Steps for Delivering Radiation Therapy to Brain Tumors
- Treatment schedule: EBRT is generally given in 5 days a week, once 5-6 weeks, and stereotactic radiation therapy in 1-5 session.
- Follow-up examinations: Results may not be visible for several months. Tumor cells damaged by radiation die as they cannot reproduce normally. The brain clears the dead tumor cells, but it is a lengthy process. It may take months to see a visible difference in scans.
- Re-treatment with radiation:
Radiation kills both normal cells and tumor cells. The effects of radiation cause severe side effects beyond a certain degree of radiation exposure. Your oncologist may avoid re-treatment with conventionally fractionated radiation. In some cases, patients may receive additional radiation depending on:
- Location and the type of the tumor
- Time of the previous radiation
- Amount of radiation previously given
- Age of the patient
Side Effects of Radiation Therapy for Brain Tumors
Radiation therapy side effects generally occur in the treatment area and are usually temporary, but in some cases, may last for a few months or years. The radiation effect is more on tumor cells than on normal cells.
Patients may experience side effects at different rates and different degrees.
General side effects may include:
- Hair loss
- Darkening of skin
- Nausea and vomiting
- Loss of appetite
- Problems with thinking and memory:
The patient may lose brain function if large areas of the brain are exposed to radiation therapy. Problems such as memory loss, personality changes, and loss of concentration may occur.
Brain swelling may be present among individuals undergoing radiation therapy to the brain. If the patient experiences a headache or a feeling of pressure, report it to the oncologist.
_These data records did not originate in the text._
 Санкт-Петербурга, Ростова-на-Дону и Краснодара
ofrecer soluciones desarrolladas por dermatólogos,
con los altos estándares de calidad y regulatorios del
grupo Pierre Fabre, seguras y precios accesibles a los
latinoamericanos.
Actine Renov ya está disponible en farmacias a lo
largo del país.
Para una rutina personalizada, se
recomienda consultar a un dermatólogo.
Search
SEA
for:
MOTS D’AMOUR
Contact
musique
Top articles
After radiation therapy, a mass of dead (necrotic) tissue forms at the tumor site in the months or years after radiation treatment. It is a rare case. Your doctor may prescribe steroid drugs or sometimes surgery to remove the necrotic tissue in some cases.
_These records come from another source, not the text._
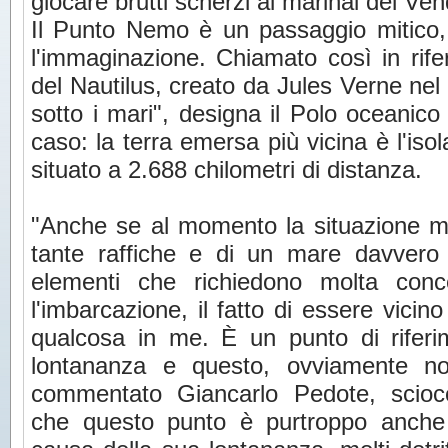
giocare brutti scherzi ai marinai del Ve
Il Punto Nemo è un passaggio mitico,
l'immaginazione. Chiamato così in rif
del Nautilus, creato da Jules Verne ne
sotto i mari", designa il Polo oceanico 
caso: la terra emersa più vicina è l'isol
situato a 2.688 chilometri di distanza.
"Anche se al momento la situazione me
tante raffiche e di un mare davvero 
elementi che richiedono molta conc
l'imbarcazione, il fatto di essere vicin
qualcosa in me. È un punto di riferim
lontananza e questo, ovviamente non
commentato Giancarlo Pedote, scioc
che questo punto è purtroppo anche 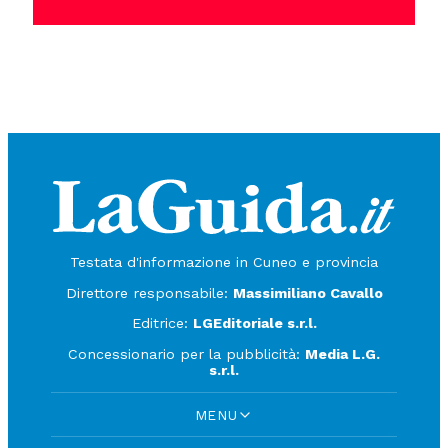
Testata d'informazione in Cuneo e provincia
Direttore responsabile:
Massimiliano Cavallo
Editrice:
LGEditoriale s.r.l.
Concessionario per la pubblicità:
Media L.G.
s.r.l.
MENU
Your doctor may recommend radiation therapy for many purposes, such as post-surgery to kill remaining tumor cells and as a primary treatment form to prevent or relieve tumor symptoms. Radiation therapy can be alone or in combination with surgery with or without chemotherapy for primary or metastatic brain cancers. There are three primary techniques for radiation therapy external, internal, and stereotactic. In some cases, additional radiation is recommended depending on various factors. Radiation therapy can have multiple side effects, including nausea, memory problems, and fatigue.